So there I was at a shadchan in Lawrence giving her my spiel about how what he’s doing isn’t quite so important as why he’s doing it and how he’s doing it and she peers over her glasses at me. “Are you saying you are interested in a working boy?”
“I would consider one.”
“No, you don’t want a working boy,” she said firmly.
“I don’t?”
“No. Boys who aren’t in yeshiva at this age are the rebels. They have something against the system. You don’t want one of those.”
“Oh excuse me, I thought we were in Lawrence,” I didn’t say, while she continued, “Girls like you come back to me when they’re 25 and say, ‘Only a learner. Nobody on a vocational track.’”
“Well until I’m 25—“
“You want a learner.”
Aaaaaaaaaaaarghghphnglmp!
Maybe she’s right, maybe she’s right, maybe she’s right. She can’t be. Can she be?
In your world, it might be true.
Comment by Nephtuli — March 4, 2008 @ 9:45 am
I hate when ppl convince you of what you really want or need. I’m quite short and it makes me uncomfortable to date really tall guys – AND NO ONE SEEMS TO GET THAT! Any time I voice my opinion on the subject – that dating tall guys BOTHERS me… I am told of various couples that are over a foot apart. That’s nice. I don’t mind that they got married. If it works for them, hey, go right ahead. But what if it bothers ME?
Comment by single chickita — March 4, 2008 @ 9:53 am
“No. Boys who aren’t in yeshiva at this age are the rebels. They have something against the system. You don’t want one of those.”
Oh please.

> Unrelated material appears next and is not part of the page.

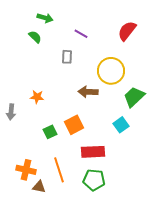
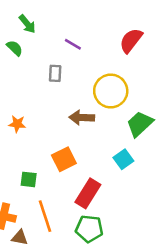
green arrow: (45, 18) -> (27, 24), turned 35
green square: (50, 132) -> (29, 179), moved, turned 32
red rectangle: (93, 152) -> (88, 193), turned -55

Someone who goes to law school after 5 years of post high school Yeshiva at the age of 23 is hardly a rebel.
“Girls like you come back to me when they’re 25 and say, ‘Only a learner. Nobody on a vocational track.’”
That’s a pretty stupid statement. A 25 year old female is presumably going out with lots of guys aged 27-29. Most guys that age aren’t on a “track” They’ve either long left Yeshiva or are one of those losers who is 4 years older than the next guy in the Beis Medrash.
Comment by Anonymous — March 4, 2008 @ 9:57 am
Above comment was me.
Comment by Lawyer-Wearing-Yarmulka — March 4, 2008 @ 9:58 am
*vomits*
Comment by Moshe — March 4, 2008 @ 10:01 am
isn’t bad4 something of a rebel?
Comment by yoni — March 4, 2008 @ 10:01 am
[rolls eyes Heavenward and prays for patience]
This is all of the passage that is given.